Exercise requirements » Below are the entries; return every line among them that holds the word "will".

Data under study »
********
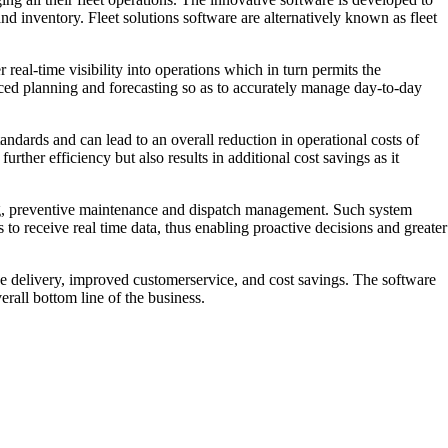
nd inventory. Fleet solutions software are alternatively known as fleet
 real-time visibility into operations which in turn permits the
anced planning and forecasting so as to accurately manage day-to-day
tandards and can lead to an overall reduction in operational costs of
rther efficiency but also results in additional cost savings as it
acking, preventive maintenance and dispatch management. Such system
s to receive real time data, thus enabling proactive decisions and greater
ce delivery, improved customerservice, and cost savings. The software
rall bottom line of the business.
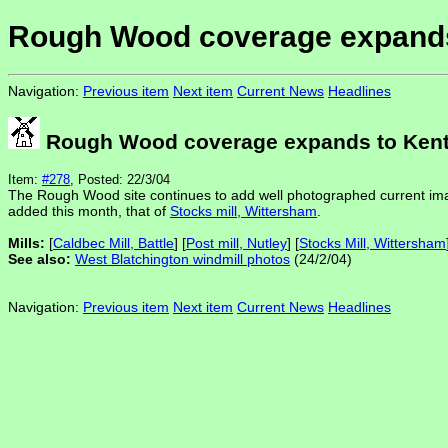
Rough Wood coverage expands
Navigation:
Previous item
Next item
Current News
Headlines
Rough Wood coverage expands to Ken
Item:
#278
, Posted: 22/3/04
The Rough Wood site continues to add well photographed current ima
added this month, that of
Stocks mill, Wittersham
.
Mills:
[
Caldbec Mill, Battle
] [
Post mill, Nutley
] [
Stocks Mill, Wittersham
See also:
West Blatchington windmill photos
(24/2/04)
Navigation:
Previous item
Next item
Current News
Headlines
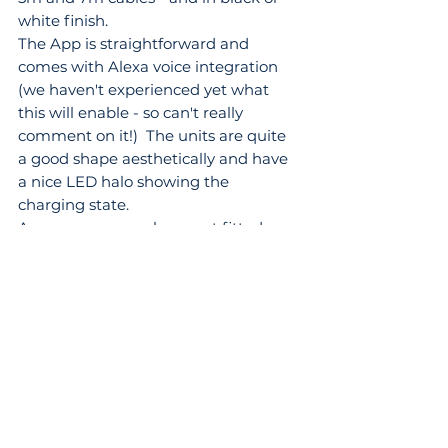
white finish.
The App is straightforward and 
comes with Alexa voice integration 
(we haven't experienced yet what 
this will enable - so can't really 
comment on it!)  The units are quite 
a good shape aesthetically and have 
a nice LED halo showing the 
charging state.
As a company we have not fitted 
many of these in the past - so we are 
mentioning them as they are 'on the 
list' of compatible chargers - we will 
return and update this section once 
we have had one installed at the 
office and gained some real life 
experience with them.
Wallbox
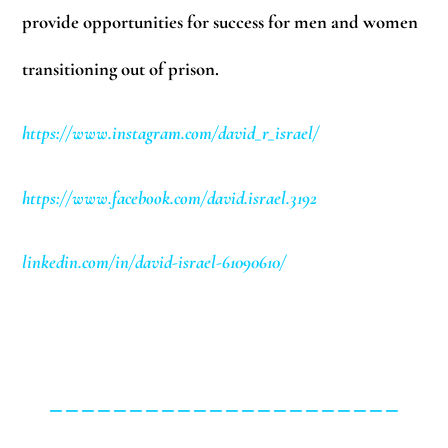
provide opportunities for success for men and women
transitioning out of prison.
https://www.instagram.com/david_r_israel/
https://www.facebook.com/david.israel.3192
linkedin.com/in/david-israel-61090610/
______________________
********
Reply to the exercise »
this will enable - so can't really 
list' of compatible chargers - we will 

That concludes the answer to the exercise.